[[ AVAILABLE DATA open ]]

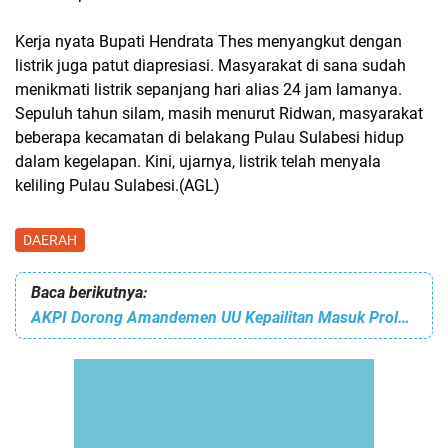
Kerja nyata Bupati Hendrata Thes menyangkut dengan
listrik juga patut diapresiasi. Masyarakat di sana sudah
menikmati listrik sepanjang hari alias 24 jam lamanya.
Sepuluh tahun silam, masih menurut Ridwan, masyarakat
beberapa kecamatan di belakang Pulau Sulabesi hidup
dalam kegelapan. Kini, ujarnya, listrik telah menyala
keliling Pulau Sulabesi.(AGL)
DAERAH
Baca berikutnya:
AKPI Dorong Amandemen UU Kepailitan Masuk Prolegnas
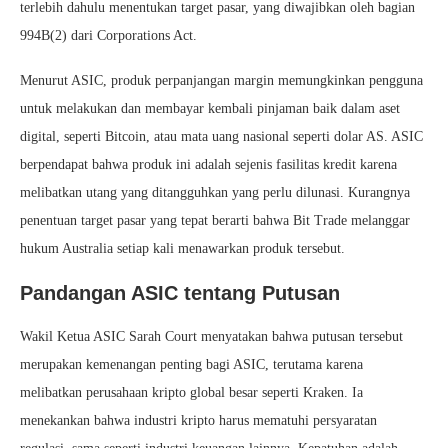
terlebih dahulu menentukan target pasar, yang diwajibkan oleh bagian
994B(2) dari Corporations Act.
Menurut ASIC, produk perpanjangan margin memungkinkan pengguna
untuk melakukan dan membayar kembali pinjaman baik dalam aset
digital, seperti Bitcoin, atau mata uang nasional seperti dolar AS. ASIC
berpendapat bahwa produk ini adalah sejenis fasilitas kredit karena
melibatkan utang yang ditangguhkan yang perlu dilunasi. Kurangnya
penentuan target pasar yang tepat berarti bahwa Bit Trade melanggar
hukum Australia setiap kali menawarkan produk tersebut.
Pandangan ASIC tentang Putusan
Wakil Ketua ASIC Sarah Court menyatakan bahwa putusan tersebut
merupakan kemenangan penting bagi ASIC, terutama karena
melibatkan perusahaan kripto global besar seperti Kraken. Ia
menekankan bahwa industri kripto harus mematuhi persyaratan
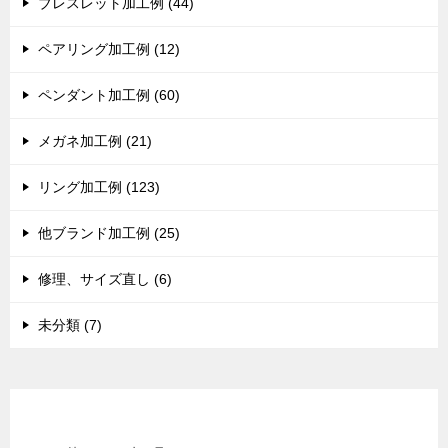
ブレスレット加工例 (44)
ペアリング加工例 (12)
ペンダント加工例 (60)
メガネ加工例 (21)
リング加工例 (123)
他ブランド加工例 (25)
修理、サイズ直し (6)
未分類 (7)
現在までの加工総数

[[ AVAILABLE DATA closed ]]

*WHAT IS REQUIRED*. In the data above, find each line where the string "ASIC" appears, then copy it.

*RESULT OF THIS EXERCISE*.
Menurut ASIC, produk perpanjangan margin memungkinkan pengguna
digital, seperti Bitcoin, atau mata uang nasional seperti dolar AS. ASIC
Pandangan ASIC tentang Putusan
Wakil Ketua ASIC Sarah Court menyatakan bahwa putusan tersebut
merupakan kemenangan penting bagi ASIC, terutama karena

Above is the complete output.